The urinary NGAL to creatinine ratio is a well-known marker of kidney injury, as NGAL expression is induced in injured epithelia, and NGAL is excreted into the urine.31^,^32 Elevated urinary NGAL can be observed in both, AKI and CKD with a tendency to higher levels in AKI than in CKD.33 However, LMS-based pediatric reference values were lacking. In this study, the urinary NGAL to creatinine ratios were higher in girls compared with boys, which is in line with 2 European studies by Latoch et al.13 and McWilliam et al.14 including 53 and 48 children, respectively. In an Asian study by De Silva et al.,15 which also used a different assay, no sex differences were noted.
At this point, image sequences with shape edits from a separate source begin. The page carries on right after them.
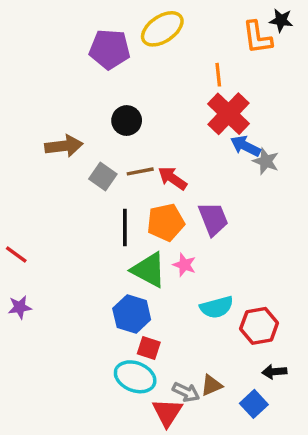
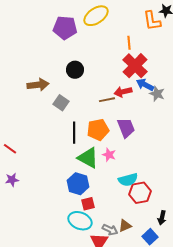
brown line: (140, 171) -> (107, 100), moved
red arrow: (172, 178) -> (123, 92), moved, turned -48
red hexagon: (259, 326) -> (140, 193), moved
red square: (149, 348) -> (88, 204), turned -32
black arrow: (274, 372) -> (162, 218), turned -72

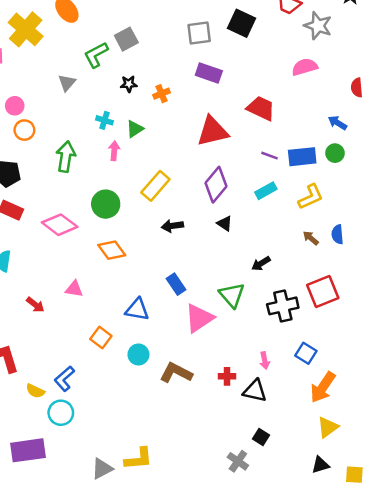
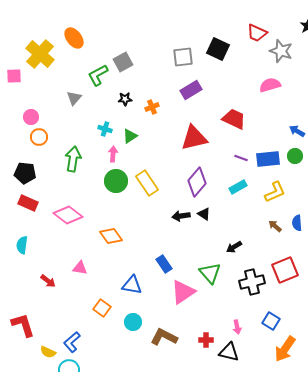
purple rectangle: (209, 73) -> (191, 90), turned -50
yellow rectangle: (155, 186) -> (147, 183), turned -75
green circle: (106, 204) -> (116, 181), moved
black arrow: (172, 226) -> (181, 216), moved

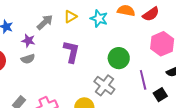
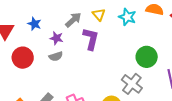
yellow triangle: (70, 16) -> (99, 15), turned -40
purple L-shape: (71, 52) -> (91, 39), moved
The observed age-dependency of urinary NGAL to creatinine reference values in girls was previously noted in European children14 but lacking in Asian children.15 In contrast to McWilliam et al.,14 reporting a constant increase in urinary NGAL to creatinine reference values with increasing age, a clear concave age-dependence was noted in this study, which may be due to the use of age categories in the latter study and/or differences in the assay used.
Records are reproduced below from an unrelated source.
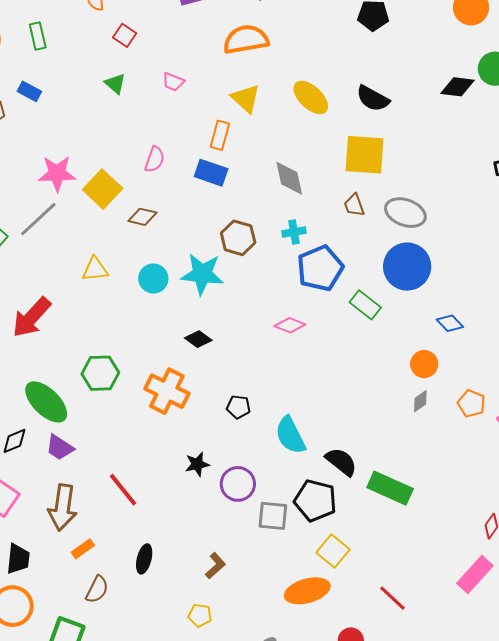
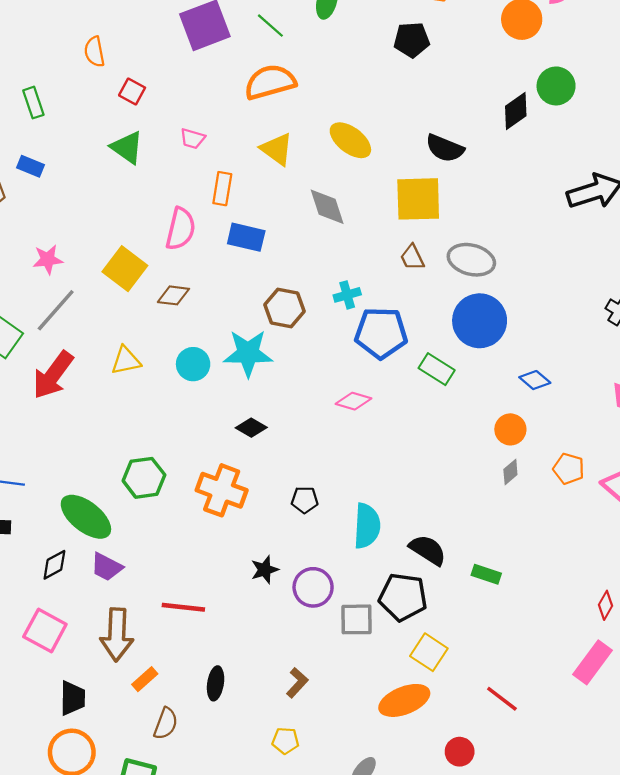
green triangle: (115, 84) -> (127, 147), size x1.4
black diamond: (457, 87) -> (516, 111), turned -36
black semicircle: (373, 99) -> (445, 148), moved
orange rectangle: (220, 135) -> (222, 189), moved
pink semicircle: (155, 159) -> (181, 229), size x1.4
pink star: (57, 173) -> (48, 259), moved, size x0.7
gray diamond: (289, 178) -> (327, 207), moved
blue pentagon: (320, 268) -> (381, 333), turned 30
red arrow: (32, 317) -> (53, 375), moved
cyan semicircle: (290, 435) -> (367, 526), turned -144
green rectangle: (390, 488) -> (486, 574), size x0.6
red line: (123, 490) -> (183, 607), turned -39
Urinary CHI3L1 and MCP-1 are increasingly used as markers of renal inflammation in adults.8 CHI3L1 is a 39 kDa glycoprotein secreted into the urine by activated macrophages under conditions of stress or injury.34^,^35 Urinary CHI3L1 levels increase in patients after kidney transplantation and AKI.35^,^36 Nevertheless, CHI3L1 is considered a repair-associated protein, as it inhibits tubular cell apoptosis following AKI.36 MCP-1 is a strong chemoattractant for monocytes and is produced by various cell types, including endothelial cells, fibroblasts, mononuclear cells, podocytes, eosinophils, and mast cells. Increased urinary MCP-1 have been reported in various kidney diseases in adults and may serve as a marker for acute renal allograft rejection.27^,^37 To our knowledge, pediatric reference values for the ratio of CHI3L1 and MCP-1 to creatinine in urine have not been reported previously. However, some studies compared the median values of patient cohorts with those of small groups of healthy children.38, 39, 40, 41 The LMS-based reference values given in this study showed a significant decrease with increasing age, with MCP-1 to creatinine ratio also showing higher values in girls compared with boys. Thus, our new data enables the calculation of z-scores for pediatric patients in the future, thereby increasing the sensitivity of these markers for detecting kidney inflammation compared with previous studies.39, 40, 41, 42
Collagen type III is synthesized as PIIINP, a 44 kDa protein. Urinary PIIINP to creatinine ratio was associated with renal interstitial fibrosis in adults with various kidney diseases.42^,^43 Increased urinary PIIINP levels were also associated in children with worsening obstructive nephropathy44 and reported in children with solitary kidneys.45 Therefore, it may be useful in detecting early and/or progressive kidney impairment in these populations. The LMS-based reference values provided in this study were strongly age- but not sex-dependent, with an about 4-fold higher 95^th^ percentile in infants compared with adolescents, probably reflecting physiological maturation.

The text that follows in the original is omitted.